Esses produtores têm sentido um impacto brutal — e muitos provavelmente terão que fechar as portas, disse Daniel. 

Lucia Porto, uma moradora de Porto Alegre e fundadora do portal Brasil de Vinhos, tem visitado diversas vinícolas do Vale do Vinhedo nos últimos meses e disse que algumas chegaram a ser afetadas diretamente pelas enchentes. 

“Teve uma vinícola na cidade Barão, perto de Bento Gonçalves, que o açude do vizinho veio abaixo e eles perderam toda a plantação. Tiveram um prejuízo enorme,” lembra Lucia. “A Casa Onzi, em Caxias do Sul, também sofreu perdas gigantes.”

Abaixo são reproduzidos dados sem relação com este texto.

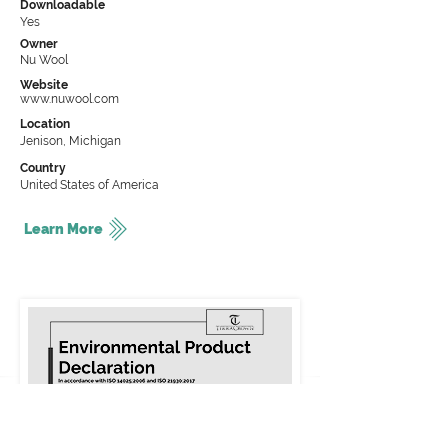
Downloadable
Yes
Owner
Nu Wool
Website
www.nuwool.com
Location
Jenison, Michigan
Country
United States of America
Learn More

Na Casa Onzi, metade dos 3 hectares de plantação foram destruídos pelas chuvas, e o prédio onde ficavam os tanques e as máquinas de envase veio abaixo, destruindo parte do maquinário. 

Hoje, quem visita a região já não vê esses sinais do desastre, mas o vazio do turismo continua.

Nota do editor:  Quando o Rio Grande do Sul foi devastado pelas enchentes, o Brasil prometeu não esquecer – mas seis meses depois, a reconstrução do Estado saiu das manchetes. Apesar disso, os gaúchos ainda precisam voltar à normalidade.  É hora de marcar aquela viagem romântica a Gramado ou Canela, ou de colocar a adega em dia com os vinhos e espumantes da Serra Gaúcha. Cada leitor e cada empresa pode fazer a diferença.